Und tatsächlich: es war wunderschön in Maria Alm. Es war gerade so, als hätte mir eine höhere Macht diesen Prospekt zugespielt. Ein unbewusster Wunsch von mir hatte Ratnasambhava, der Buddha mit dem wunscherfüllenden Juwel Cintamani in der Hand, der mir im Jahr zuvor erschienen war (vgl. Szene 056 – Ratnasambhava erscheint) genutzt, um mir meine wichtigste Praxis auf dem Pfad nahe zu bringen, das Wandern! Mein neuer Zugang zur Lehre des Buddha begann 2003 in Maria Alm, meine Lehr- und Wanderjahre! Noch heute ist dies meine bevorzugte Praxis und auch im Monat März 2018 brach ich erneut auf, diesmal von Meditation am Obermarkt, dem Ort, an dem jetzt die Buddhistische Gemeinschaft Gelnhausen sitzt, zum Buddhistischen Tor Berlin.

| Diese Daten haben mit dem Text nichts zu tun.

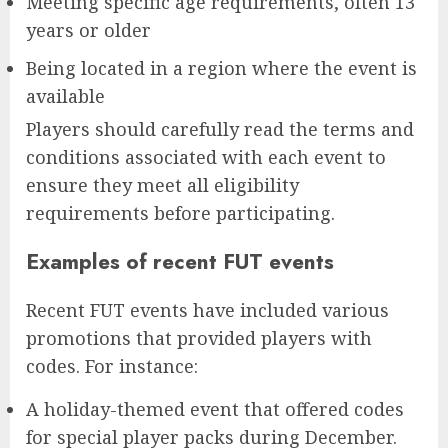
Meeting specific age requirements, often 13
years or older
Being located in a region where the event is
available
Players should carefully read the terms and
conditions associated with each event to
ensure they meet all eligibility
requirements before participating.
Examples of recent FUT events
Recent FUT events have included various
promotions that provided players with
codes. For instance:
A holiday-themed event that offered codes
for special player packs during December.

bIm Vorfeld meiner Reise hatte ich mir die ersten Wanderschuhe meines Lebens gekauft. Meine erste größere Tour ging zum Hundstein, es war herrlich. Ich baute allmählich eine Wanderkondition auf und genoss es, in der Natur zu sein. Es war so unwahrscheinlich schön, dass es mir sehr leid tat, dies mit niemandem anderen teilen zu können. Bei einem Solitary mehrere Monate danach stellte ich mir in der ersten Phase der metta bhavana, der Meditation der liebenden Güte, in der es um die Entfaltung positiver Emotion geht, vor, wie ich wieder auf diesen Bergwanderungen bin, denn dabei stieg in mir äußerst positive Emotion auf. In den weiteren Phasen stellte ich mir andere Personen vor, denen ich diese Schönheit auch zeigen wollte. Meine liebe Großmutter beispielsweise, die zwar nicht auf die Berge wandern konnte, aber ich nahm sie in den Arm und flog mit ihr hoch. Oder die junge Frau, die mir am Tag vor dem Solitary in Guhyaloka erstmals begegnet war (vgl. Szene 071 - Guhyaloka).

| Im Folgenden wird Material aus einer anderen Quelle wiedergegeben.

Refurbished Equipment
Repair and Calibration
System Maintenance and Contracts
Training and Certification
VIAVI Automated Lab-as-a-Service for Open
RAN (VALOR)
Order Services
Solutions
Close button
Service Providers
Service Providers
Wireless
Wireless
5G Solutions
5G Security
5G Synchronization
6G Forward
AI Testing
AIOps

Und das Erstaunliche war: tatsächlich, zwei Jahre später (2005) war ich mit eben dieser Frau auch hier in Maria Alm, hingefahren mit Emmel-Reisen, und untergebracht in einem Zimmer der gleichen Pension wie 2003. Ratnasambhava, der Buddha mit dem wunscherfüllenden Juwel Cintamani, hatte mir auch diesen Wunsch, den ich mir niemals eingestanden hätte, erfüllt. (Das Bild zeigt sie dem Wanderweg zwischen dem Baleitenkopf und Rohrmoos nahe Maria Alm.)